The same problem is also likely to happen if you didn't install the
maximum amount of memory that you could install, and run off the
end.
True.

Some machines that have relative branches have only relative branches
with short offsets (if you want to go a longer distance, use an
absolute branch, which likely takes a longer instruction, or perhaps
a longer relative branch, if there is one.  x86 has relative branches
with 8 and 16-bit offsets, for example).  How many bits are in the
offset tends to be a function of how many bits are left in the
instruction word without extending it, at instruction set design
time.  So you might have a relative branch with a 13-bit offset on
a machine with a 32-bit address.
True.

If the *only* branches are relative branches, then you need to be
able to branch from anywhere to anywhere, and traps on "overflow"
(signed or unsigned) are a problem.  It is usually not that much
of a problem to ignore the "overflow" indication.  (Note:  if you
can add *positive* integers, you can ignore trapping overflow by
adding a bit at the high-order end of the adder, and hard-wire the
inputs as 0's, and ignore the output of that bit.)

You could simply ignore the carry flag, but that's picking a nit.

Relative branches with short offsets tend to have signed offsets
because they are more useful that way than ones that only go forward
or only go backwards.  Instruction set designers are aware of this.
True.

Some machines have instructions that are multiples of and aligned to
something larger than bytes (e.g. 16 bits).  On these machines, the
formula might be:
        PC <-- PC + (2 * offset)
because the low-order bit of the offset is omitted (it's always 0)
and the low-order bit of the PC doesn't really exist (it's hardwired
to 0).  That 13-bit offset might actually get squeezed into 12 bits.

True, but that amounts to pretty much the same and still requires an
addition (in addition to a right-shift) to do a relative jump.

I've read your post with some interest, but i must admit your point
has managed to escape me.
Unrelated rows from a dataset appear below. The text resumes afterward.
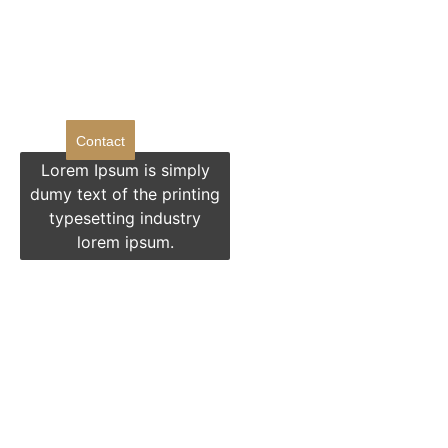
Doriti sa ne
contactati?
Contact
Lorem Ipsum is simply
dumy text of the printing
typesetting industry
lorem ipsum.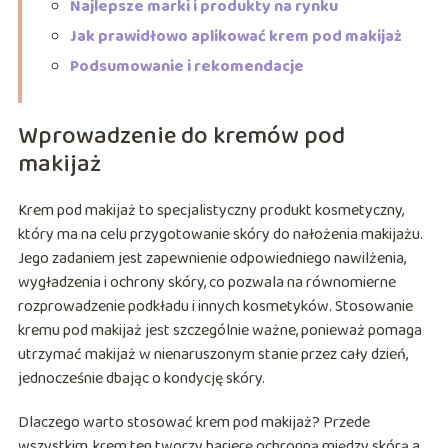
Najlepsze marki i produkty na rynku
Jak prawidłowo aplikować krem pod makijaż
Podsumowanie i rekomendacje
Wprowadzenie do kremów pod
makijaż
Krem pod makijaż to specjalistyczny produkt kosmetyczny,
który ma na celu przygotowanie skóry do nałożenia makijażu.
Jego zadaniem jest zapewnienie odpowiedniego nawilżenia,
wygładzenia i ochrony skóry, co pozwala na równomierne
rozprowadzenie podkładu i innych kosmetyków. Stosowanie
kremu pod makijaż jest szczególnie ważne, ponieważ pomaga
utrzymać makijaż w nienaruszonym stanie przez cały dzień,
jednocześnie dbając o kondycję skóry.
Dlaczego warto stosować krem pod makijaż? Przede
wszystkim, krem ten tworzy barierę ochronną między skórą a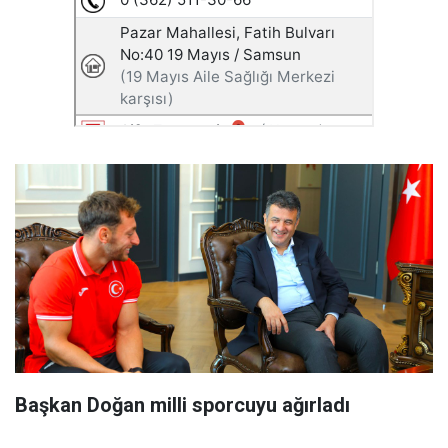
Başkan Doğan milli sporcuyu ağırladı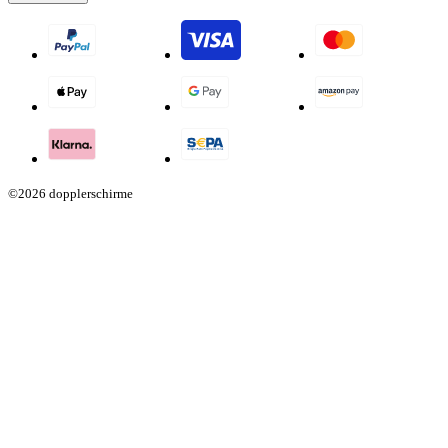
©2026 dopplerschirme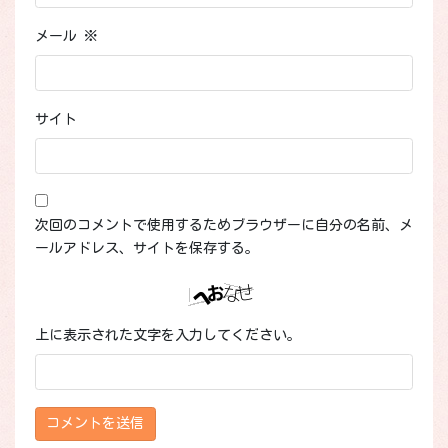
メール
※
サイト
次回のコメントで使用するためブラウザーに自分の名前、メ
ールアドレス、サイトを保存する。
上に表示された文字を入力してください。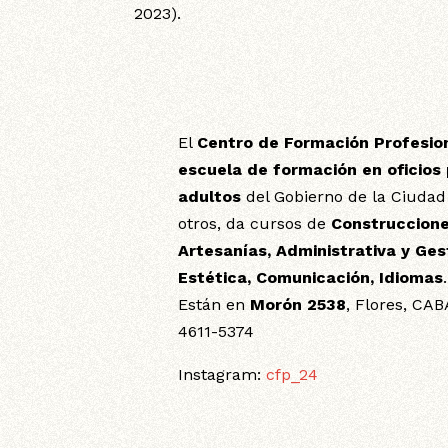
2023).
El
Centro de Formación Profesio
escuela de formación en oficios
adultos
del Gobierno de la Ciudad
otros, da cursos de
Construccione
Artesanías, Administrativa y Ges
Estética, Comunicación, Idiomas
.
Están en
Morón 2538
, Flores, CAB
4611-5374
Instagram:
cfp_24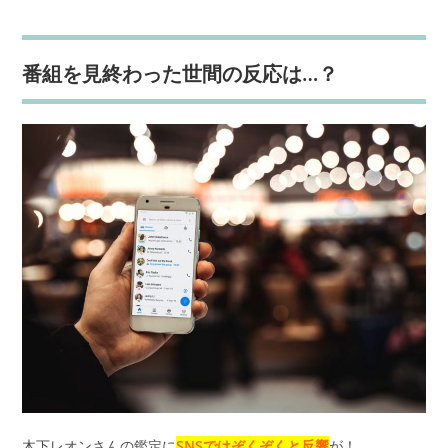
番組を見終わった世間の反応は…？
木下レオンさんの鑑定に
SNSではぞくぞくと反響
が！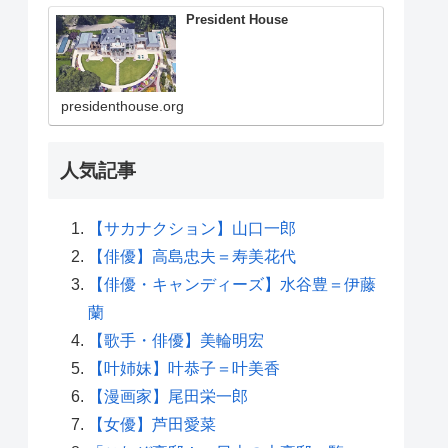
President House
presidenthouse.org
人気記事
【サカナクション】山口一郎
【俳優】高島忠夫＝寿美花代
【俳優・キャンディーズ】水谷豊＝伊藤
蘭
【歌手・俳優】美輪明宏
【叶姉妹】叶恭子＝叶美香
【漫画家】尾田栄一郎
【女優】芦田愛菜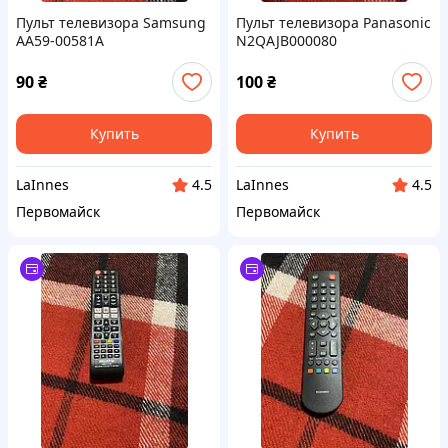
Пульт телевизора Samsung
Пульт телевизора Panasonic
AA59-00581A
N2QAJB000080
90
₴
100
₴
Купить
Купить
LaInnes
LaInnes
4.5
4.5
Первомайск
Первомайск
Could you send in another with a less
Houdini-like character?

 

[Kleuskes & Moos]

Virtual memory addresses may be represented with more complex
structure (e.g. permission bits, ring numbers, etc.) in which case
it's hard to tell what 'signed' or 'unsigned' even means as applied
to the address.  For real examples of this, see [3456]86 32-bit
protected mode large model (48-bit pointers), although I'm not sure
how much those are actually used.

Quite extensively, since segments can be quite convenient in
compartimentalizing memory and making code relocatable. Also memory
protection schemes and paging can be based (as they are with Intel
IA32) on segments. On an Intel/AMD processor you have no choice, since
segment-based adresing cannot be switched off. But then again, with
Intel processors things tend to get _very_ complicated _very_ fast,
since they're quite complex beasts.

Still Intel (after all the segment and paging dust is settled),
reduces the 'logical address' to a 'linear address' with the help of a
segment descriptor table and views the physical address space as
unsigned

<quote Intel IA32 Manual Vol III, section 3.3 "Physical address space"
http://www.intel.com/Assets/PDF/manual/325384.pdf>
In protected mode, the IA-32 architecture provides a normal physical
address space
of 4 GBytes (2^32 bytes). This is the address space that the processor
can address on
its address bus. This address space is flat (unsegmented), with
addresses ranging
continuously from 0 to FFFFFFFFH.
</quote>

It's also worthwhile to note that this manual views 'byte', 'word',
'double-word', 'quad-word' and 'double-quad-words' as fundamental
datatypes and (explicitly) views numerical types as superimposed on
that. See Vol I, chapter 4, (http://www.intel.com/Assets/PDF/manual/
253665.pdf)

It's actually pretty hard to set up a C-standard-compatible test
to see whether addresses are really signed or unsigned.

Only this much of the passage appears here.